### [EXERCISE BRIEF]
Every record below should be transcribed exactly. Omit the images.

### [DATA FOR PROCESSING]
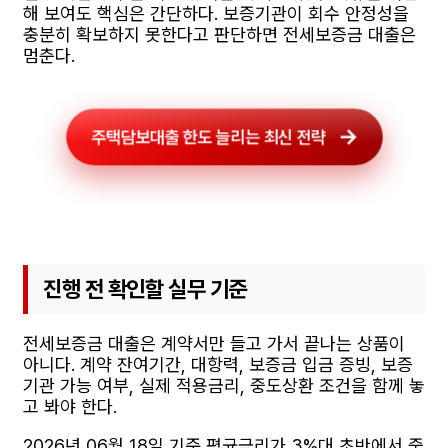
해 보여도 핵심은 간단하다. 보증기관이 회수 안정성을
충분히 확보하지 못한다고 판단하면 전세보증금 대출은
멈춘다.
주택담보대출 한도 늘리는 최신 전략
진행 전 확인할 실무 기준
전세보증금 대출은 계약서만 들고 가서 끝나는 상품이
아니다. 계약 잔여기간, 대항력, 보증금 입금 증빙, 보증
기관 가능 여부, 실제 적용금리, 중도상환 조건을 함께 놓
고 봐야 한다.
2026년 06월 18일 기준 평균금리가 3%대 초반에서 중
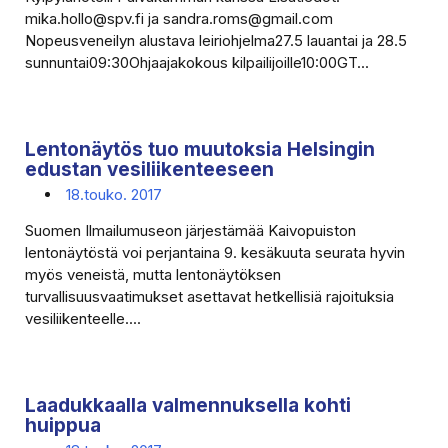
mika.hollo@spv.fi ja sandra.roms@gmail.com
Nopeusveneilyn alustava leiriohjelma27.5 lauantai ja 28.5
sunnuntai09:30Ohjaajakokous kilpailijoille10:00GT...
Lentonäytös tuo muutoksia Helsingin
edustan vesiliikenteeseen
18.touko. 2017
Suomen Ilmailumuseon järjestämää Kaivopuiston
lentonäytöstä voi perjantaina 9. kesäkuuta seurata hyvin
myös veneistä, mutta lentonäytöksen
turvallisuusvaatimukset asettavat hetkellisiä rajoituksia
vesiliikenteelle....
Laadukkaalla valmennuksella kohti
huippua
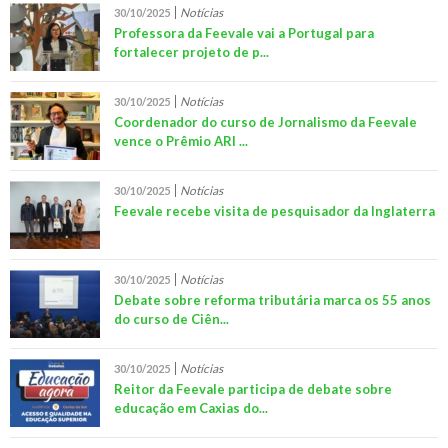
Notícias
30/10/2025
Professora da Feevale vai a Portugal para
fortalecer projeto de p...
Notícias
30/10/2025
Coordenador do curso de Jornalismo da Feevale
vence o Prêmio ARI ...
Notícias
30/10/2025
Feevale recebe visita de pesquisador da Inglaterra
Notícias
30/10/2025
Debate sobre reforma tributária marca os 55 anos
do curso de Ciên...
Notícias
30/10/2025
Reitor da Feevale participa de debate sobre
educação em Caxias do...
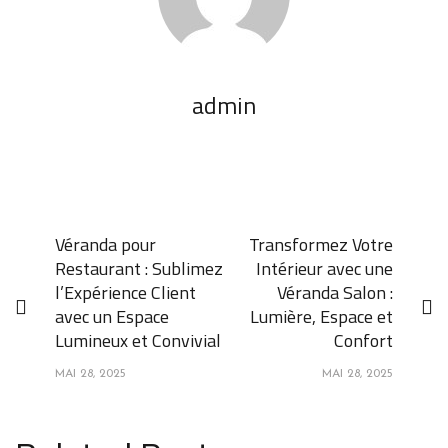
admin
Véranda pour
Transformez Votre
Restaurant : Sublimez
Intérieur avec une
l’Expérience Client
Véranda Salon :
avec un Espace
Lumière, Espace et
Lumineux et Convivial
Confort
MAI 28, 2025
MAI 28, 2025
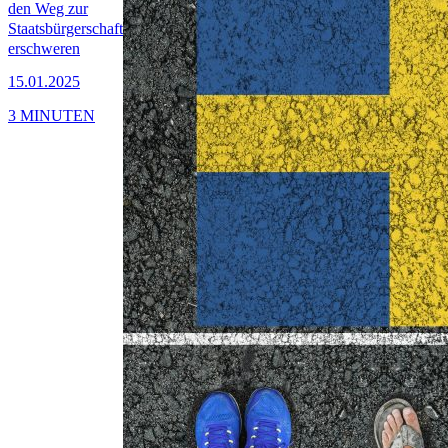
den Weg zur
Staatsbürgerschaft
erschweren
15.01.2025
3 MINUTEN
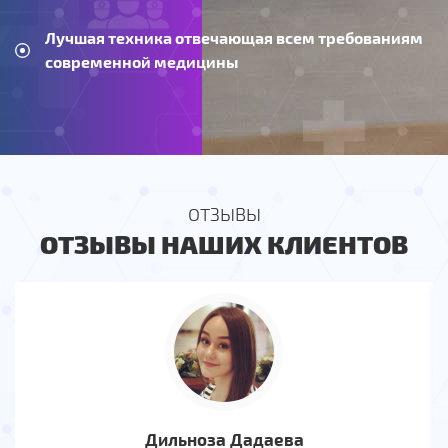
Лучшая техника отвечающая всем требованиям
современной медицины
ОТЗЫВЫ
ОТЗЫВЫ НАШИХ КЛИЕНТОВ
Дильноза Дадаева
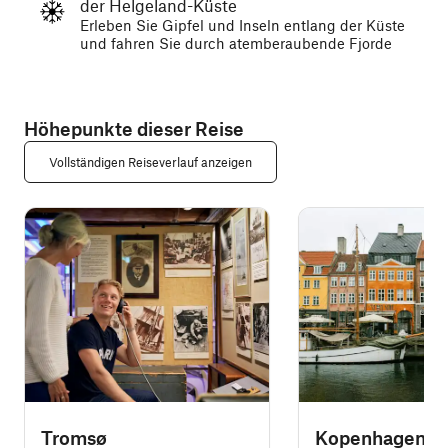
der Helgeland-Küste
Erleben Sie Gipfel und Inseln entlang der Küste
und fahren Sie durch atemberaubende Fjorde
Höhepunkte dieser Reise
Vollständigen Reiseverlauf anzeigen
Tromsø
Kopenhagen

### [WRITTEN RESPONSE]
해 보여도 핵심은 간단하다. 보증기관이 회수 안정성을
충분히 확보하지 못한다고 판단하면 전세보증금 대출은
멈춘다.
주택담보대출 한도 늘리는 최신 전략
진행 전 확인할 실무 기준
전세보증금 대출은 계약서만 들고 가서 끝나는 상품이
아니다. 계약 잔여기간, 대항력, 보증금 입금 증빙, 보증
기관 가능 여부, 실제 적용금리, 중도상환 조건을 함께 놓
고 봐야 한다.
2026년 06월 18일 기준 평균금리가 3%대 초반에서 중
mika.hollo@spv.fi ja sandra.roms@gmail.com
Nopeusveneilyn alustava leiriohjelma27.5 lauantai ja 28.5
sunnuntai09:30Ohjaajakokous kilpailijoille10:00GT...
Lentonäytös tuo muutoksia Helsingin
edustan vesiliikenteeseen
18.touko. 2017
Suomen Ilmailumuseon järjestämää Kaivopuiston
lentonäytöstä voi perjantaina 9. kesäkuuta seurata hyvin
myös veneistä, mutta lentonäytöksen
turvallisuusvaatimukset asettavat hetkellisiä rajoituksia
vesiliikenteelle....
Laadukkaalla valmennuksella kohti
huippua
Notícias
30/10/2025
Professora da Feevale vai a Portugal para
fortalecer projeto de p...
Notícias
30/10/2025
Coordenador do curso de Jornalismo da Feevale
vence o Prêmio ARI ...
Notícias
30/10/2025
Feevale recebe visita de pesquisador da Inglaterra
Notícias
30/10/2025
Debate sobre reforma tributária marca os 55 anos
do curso de Ciên...
Notícias
30/10/2025
Reitor da Feevale participa de debate sobre
educação em Caxias do...
admin
Véranda pour
Transformez Votre
Restaurant : Sublimez
Intérieur avec une
l’Expérience Client
Véranda Salon :
avec un Espace
Lumière, Espace et
Lumineux et Convivial
Confort
MAI 28, 2025
MAI 28, 2025
den Weg zur
Staatsbürgerschaft
erschweren
15.01.2025
3 MINUTEN
Лучшая техника отвечающая всем требованиям
современной медицины
ОТЗЫВЫ
ОТЗЫВЫ НАШИХ КЛИЕНТОВ
Дильноза Дадаева
der Helgeland-Küste
Erleben Sie Gipfel und Inseln entlang der Küste
und fahren Sie durch atemberaubende Fjorde
Höhepunkte dieser Reise
Vollständigen Reiseverlauf anzeigen
Tromsø
Kopenhagen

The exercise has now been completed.